Depending on the market, the impact can be compounded by government regulations that set quotas for material recycling. 

“In California, you have to be at 50 percent diversion, and they’re pushing to get multifamily up to 75 percent” Nitschke said. “What happens in California doesn’t stay in California. It bleeds out into other places, as well, and we’re seeing that in other markets where there are ordinances pushed through that require a certain percentage of diversion.”

Most apartment operators probably didn’t plan to think that much about their waste programs, Laughman said.

“The thing about waste is we kind of put it on autopilot,” Laughman said. “It’s something that we set up when we first open the property, then we walk away from it.”

Unfortunately, the surge in incoming package volume has created a flow of outgoing waste that has exceeded the capacity of both the waste containers and waste service contracts at most properties.

“Most of us have signed these contracts that have lots of fine print, which make sure that any overage charges get passed on to the customer,” Laughman said. “Suddenly, we’re seeing properties that may have $1,500 in contamination fees, or $2,000 in overage fees, or a combination of the two. Our actions are causing extra costs for those haulers. All of that gets passed back to the property.”
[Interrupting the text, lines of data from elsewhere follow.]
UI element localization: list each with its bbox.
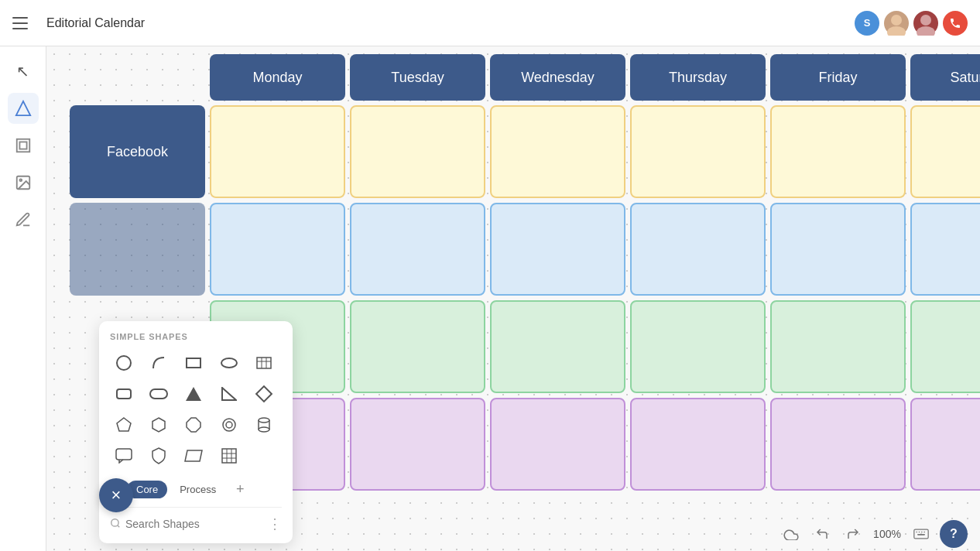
avatar-r[interactable] [913, 11, 938, 36]
svg-marker-4 [15, 101, 29, 115]
cell-facebook-tue[interactable] [350, 105, 485, 198]
shape-rtriangle-btn[interactable] [215, 380, 243, 408]
svg-rect-5 [16, 139, 29, 152]
cell-instagram-thu[interactable] [630, 203, 766, 296]
row-label-facebook: Facebook [70, 105, 205, 198]
svg-rect-25 [222, 449, 236, 463]
shape-shield-btn[interactable] [145, 442, 173, 470]
svg-marker-24 [185, 450, 202, 461]
sidebar-draw[interactable] [8, 204, 39, 235]
shape-ellipse-btn[interactable] [215, 349, 243, 377]
shape-octagon-btn[interactable] [180, 411, 207, 439]
svg-marker-14 [117, 418, 131, 431]
shape-parallelogram-btn[interactable] [180, 442, 207, 470]
svg-point-0 [891, 15, 902, 26]
svg-marker-15 [152, 418, 165, 432]
shapes-grid [110, 349, 282, 470]
shapes-search-bar: ⋮ [110, 507, 282, 532]
cell-facebook-fri[interactable] [770, 105, 906, 198]
canvas[interactable]: Monday Tuesday Wednesday Thursday Friday… [46, 46, 980, 551]
cell-linkedin-wed[interactable] [490, 398, 625, 491]
cell-facebook-thu[interactable] [630, 105, 766, 198]
search-icon [110, 518, 121, 531]
help-button[interactable]: ? [940, 520, 968, 548]
search-left [110, 518, 263, 531]
topbar: Editorial Calendar S [0, 0, 980, 46]
keyboard-icon[interactable] [909, 522, 934, 546]
svg-line-32 [118, 525, 120, 527]
cell-instagram-mon[interactable] [210, 203, 345, 296]
fab-button[interactable]: × [99, 478, 133, 512]
shape-speech-btn[interactable] [110, 442, 138, 470]
svg-point-17 [223, 419, 235, 431]
app-title: Editorial Calendar [46, 16, 855, 30]
cell-twitter-tue[interactable] [350, 300, 485, 393]
shape-hexagon-btn[interactable] [145, 411, 173, 439]
cell-linkedin-thu[interactable] [630, 398, 766, 491]
tab-process[interactable]: Process [170, 481, 225, 498]
cloud-save-icon[interactable] [779, 522, 804, 546]
shape-ring-btn[interactable] [215, 411, 243, 439]
cell-twitter-wed[interactable] [490, 300, 625, 393]
cell-twitter-sat[interactable] [910, 300, 980, 393]
search-shapes-input[interactable] [125, 518, 263, 530]
shape-diamond-btn[interactable] [250, 380, 278, 408]
cell-facebook-sat[interactable] [910, 105, 980, 198]
cell-instagram-tue[interactable] [350, 203, 485, 296]
svg-marker-16 [187, 418, 200, 432]
cell-linkedin-fri[interactable] [770, 398, 906, 491]
sidebar: ↖ [0, 46, 46, 551]
phone-button[interactable] [943, 11, 968, 36]
shapes-section-title: Simple Shapes [110, 332, 282, 341]
day-tuesday: Tuesday [350, 54, 485, 101]
zoom-level: 100% [872, 528, 903, 540]
avatar-p[interactable] [884, 11, 909, 36]
svg-point-2 [920, 15, 931, 26]
cell-linkedin-sat[interactable] [910, 398, 980, 491]
shape-rrect-btn[interactable] [110, 380, 138, 408]
avatar-s[interactable]: S [855, 11, 879, 36]
row-label-instagram [70, 203, 205, 296]
shapes-panel: Simple Shapes [99, 321, 293, 543]
shape-grid2-btn[interactable] [215, 442, 243, 470]
cell-instagram-sat[interactable] [910, 203, 980, 296]
shape-arc-btn[interactable] [145, 349, 173, 377]
day-thursday: Thursday [630, 54, 766, 101]
sidebar-frame[interactable] [8, 130, 39, 161]
svg-point-1 [887, 26, 906, 36]
sidebar-shapes[interactable] [8, 93, 39, 124]
tab-add-button[interactable]: + [230, 479, 250, 499]
day-wednesday: Wednesday [490, 54, 625, 101]
cell-instagram-fri[interactable] [770, 203, 906, 296]
shape-cylinder-btn[interactable] [250, 411, 278, 439]
search-more-icon[interactable]: ⋮ [268, 515, 282, 532]
shape-triangle-btn[interactable] [180, 380, 207, 408]
menu-button[interactable] [12, 11, 37, 36]
shape-pentagon-btn[interactable] [110, 411, 138, 439]
redo-icon[interactable] [841, 522, 865, 546]
cell-facebook-wed[interactable] [490, 105, 625, 198]
day-friday: Friday [770, 54, 906, 101]
cell-facebook-mon[interactable] [210, 105, 345, 198]
svg-rect-23 [116, 449, 132, 460]
avatars-group: S [855, 11, 968, 36]
shape-stadium-btn[interactable] [145, 380, 173, 408]
undo-icon[interactable] [810, 522, 834, 546]
svg-point-18 [226, 422, 232, 428]
shapes-tabs: Core Process + [110, 479, 282, 499]
cell-twitter-fri[interactable] [770, 300, 906, 393]
sidebar-image[interactable] [8, 167, 39, 198]
shape-rect-btn[interactable] [180, 349, 207, 377]
svg-point-31 [111, 518, 118, 525]
svg-point-22 [259, 427, 269, 432]
shape-circle-btn[interactable] [110, 349, 138, 377]
cell-twitter-thu[interactable] [630, 300, 766, 393]
svg-rect-6 [19, 142, 26, 149]
cell-instagram-wed[interactable] [490, 203, 625, 296]
svg-rect-9 [257, 358, 271, 368]
day-saturday: Saturday [910, 54, 980, 101]
shape-table-btn[interactable] [250, 349, 278, 377]
bottom-bar: 100% ? [766, 517, 980, 551]
cell-linkedin-tue[interactable] [350, 398, 485, 491]
sidebar-cursor[interactable]: ↖ [8, 56, 39, 87]
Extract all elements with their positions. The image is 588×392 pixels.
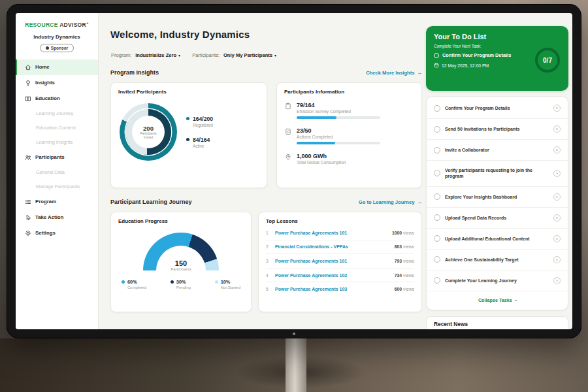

A significant contributor to overflowing trash and recycling bins is uncollapsed boxes. At least 60% of cardboard that makes it into dumpsters is uncollapsed, Nitschke said, and those boxes have a belly of air that takes up an unnecessary amount of space.

So, how can communities combat the influx of cardboard and the problems it is causing? The best method, Laughman said, is to remove cardboard from the waste stream before it ever gets to the Dumpster. Unfortunately, that typically requires resident cooperation.

The Four Cs

Laughman suggests engaging and educating residents about the proper disposal of their cardboard by using the four Cs: convenience, clarity, capacity and color. Make it as easy as possible for residents to separate and dispose of their packaging waste, and don’t leave any questions about where their cardboard should go. Ensure that the community has the physical space to store diverted cardboard and use color-coded receptacles to help eliminate any confusion.

Other diversion strategies include: Door-to-door waste valet services; reuse opportunities where residents can leave boxes for others to take for packing, etc.; taking advantage of cardboard pick-up services offered by delivery companies in select markets; contracting a sorting service to remove and collapse cardboard from single-stream containers; and deploying AI sensors to alert maintenance to cardboard entering the trash bin.

Unfortunately, most of those solutions come with a price tag. But in certain markets, where the math makes sense based on the price of carboard per ton, properties may even be able to monetize their recycling efforts.

Despite the problems it has caused, there is still money in discarded cardboard.

“Cardboard, from a recycling perspective, is one of the most valuable items in the dumpster, even with the collapse of the commodities market,” Laughman said.

Doug Pike is a freelance contributor to units.